Smart Gloves That Can Translate Sign Language to Writing and Speech

Alasdair Allan
2 min readJul 17, 2017

Much like Linux on the desktop, it’s always next year that’s going to be the year wearables take off. My own view is that wearables aren’t going to take off ‘til they’re, well, wearable. The current collection of smartwatches, and fitness trackers, aren’t wearables. They’re just things that people wear, which isn’t the same thing at all.

So I’m always interested to see wearables that people actually wear, and do more than just act as a second screen, or collect data. Which is why I was intrigued to see a team at the University of California San Diego had built a smart glove that can translate American Sign Language alphabet into text.

“The Language of Glove” is a smart glove that wirelessly translates the American Sign Language (ASL) alphabet into text and controls a virtual hand to mimic ASL gestures. (📷: Timothy O’Connor/UC San Diego Jacobs School of Engineering)
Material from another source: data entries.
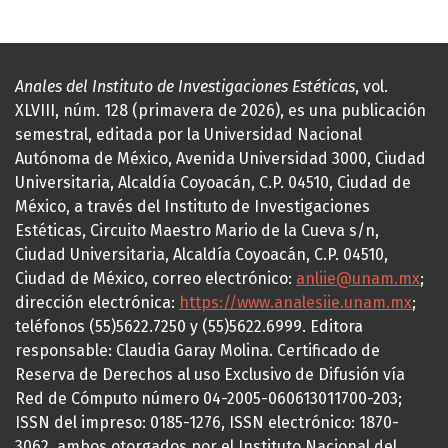
Anales del Instituto de Investigaciones Estéticas
, vol.
XLVIII, núm. 128 (primavera de 2026), es una publicación
semestral, editada por la Universidad Nacional
Autónoma de México, Avenida Universidad 3000, Ciudad
Universitaria, Alcaldía Coyoacán, C.P. 04510, Ciudad de
México, a través del Instituto de Investigaciones
Estéticas, Circuito Maestro Mario de la Cueva s/n,
Ciudad Universitaria, Alcaldía Coyoacán, C.P. 04510,
Ciudad de México, correo electrónico:
anliie@unam.mx
;
dirección electrónica:
https://www.analesiie.unam.mx
;
teléfonos (55)5622.7250 y (55)5622.6999. Editora
responsable: Claudia Garay Molina. Certificado de
Reserva de Derechos al uso Exclusivo de Difusión vía
Red de Cómputo número 04-2005-060613011700-203;
ISSN del impreso: 0185-1276, ISSN electrónico: 1870-
3062, ambos otorgados por el Instituto Nacional del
The glove, which the team calls “The Language of Glove,” was built for less than $100 using stretchable and printable electronics.

But it turns out the glove is not the first, and possibly not even the best, attempt to create a glove that transliterates sign language. Last year Thomas Pryor and Navid Azodi, undergraduates at the University of Washington, put together smart gloves—built around an Arduino and several accelerometers—to translate sign language directly into speech rather than text.

Thomas Pryor and Navid Azodi of the University of Washington are the Lemelson-MIT undergraduate prize winners in 2016 for “SignAloud,” a glove that transliterate sign language into text and speech. (📹: Lemelson MIT)

Together the two undergraduates won last year’s Lemelson-MIT Student Prize for their project, competing in the “Use It” undergraduate category that recognizes technology-based inventions designed to improve consumer devices.

The “SignAloud” gloves developed by University of Washington students to translate ASL into speech. (📷: University of Washington)

If you’re interesting in learning more about the “The Language of Glove” you can read the original paper which was published in the journal PLOS ONE earlier this month. While most information about “SignAloud” gloves can be found on the Lemelson-MIT site, and if you’re interested in entering the Lemelson-MIT competition yourself there’s still time to sign up for 2018.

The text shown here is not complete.